PROVIDED DATA>
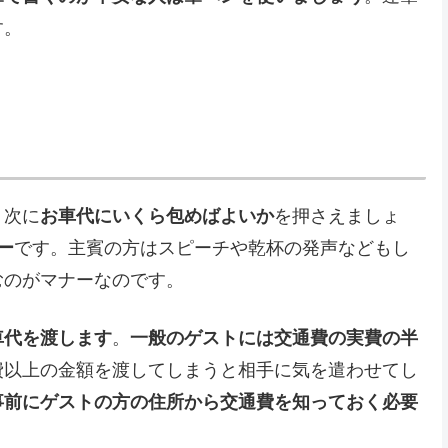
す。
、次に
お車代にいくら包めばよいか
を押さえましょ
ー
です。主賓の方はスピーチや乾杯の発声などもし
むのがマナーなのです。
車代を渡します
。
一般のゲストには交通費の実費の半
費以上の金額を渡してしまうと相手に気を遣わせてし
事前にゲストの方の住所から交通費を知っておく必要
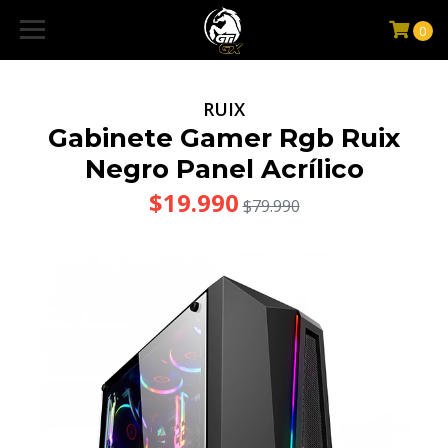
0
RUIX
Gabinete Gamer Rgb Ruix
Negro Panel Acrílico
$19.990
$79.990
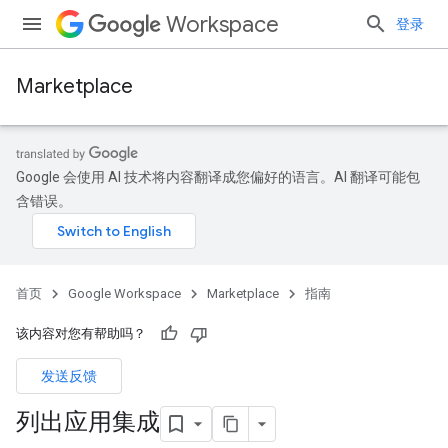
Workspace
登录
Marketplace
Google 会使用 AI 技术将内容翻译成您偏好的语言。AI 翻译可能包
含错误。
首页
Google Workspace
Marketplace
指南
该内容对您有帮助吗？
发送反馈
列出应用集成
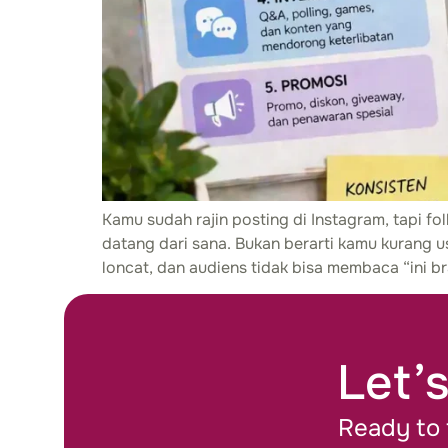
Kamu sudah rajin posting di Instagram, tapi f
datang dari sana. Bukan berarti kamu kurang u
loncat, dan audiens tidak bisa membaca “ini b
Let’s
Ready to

---

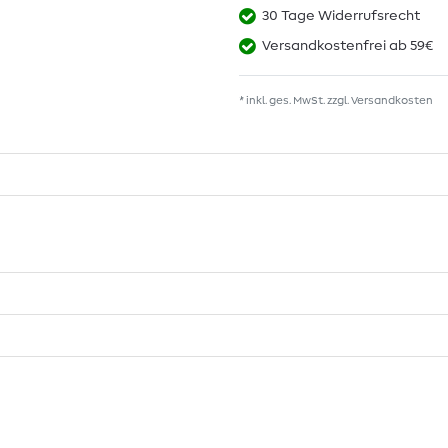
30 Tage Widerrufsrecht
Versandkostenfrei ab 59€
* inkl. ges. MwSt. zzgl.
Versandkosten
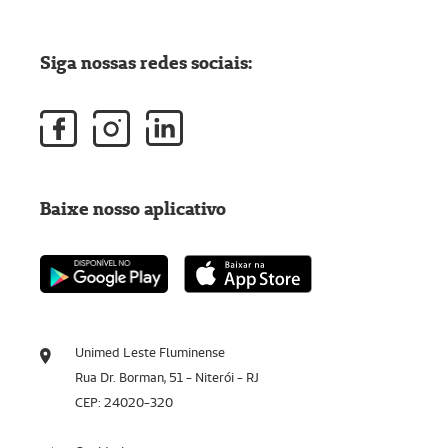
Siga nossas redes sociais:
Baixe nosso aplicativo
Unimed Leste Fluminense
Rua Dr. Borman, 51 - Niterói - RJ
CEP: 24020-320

...

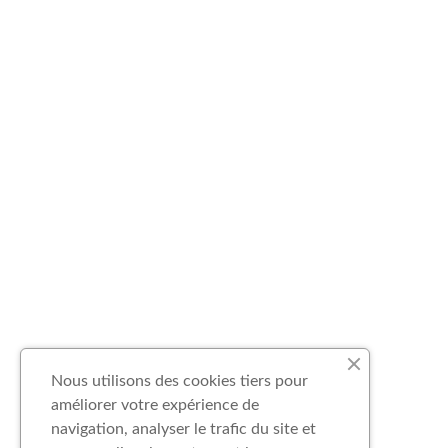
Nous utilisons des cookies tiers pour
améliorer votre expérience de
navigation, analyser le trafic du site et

WHAT THE TASK ASKS> In the listing above, find the line with "Siga nossas redes" and the line with "CEP: 24020-320"; set down exactly those two lines and every line between them, nothing more.

SOLUTION TO THIS EXERCISE>
Siga nossas redes sociais:
Baixe nosso aplicativo
Unimed Leste Fluminense
Rua Dr. Borman, 51 - Niterói - RJ
CEP: 24020-320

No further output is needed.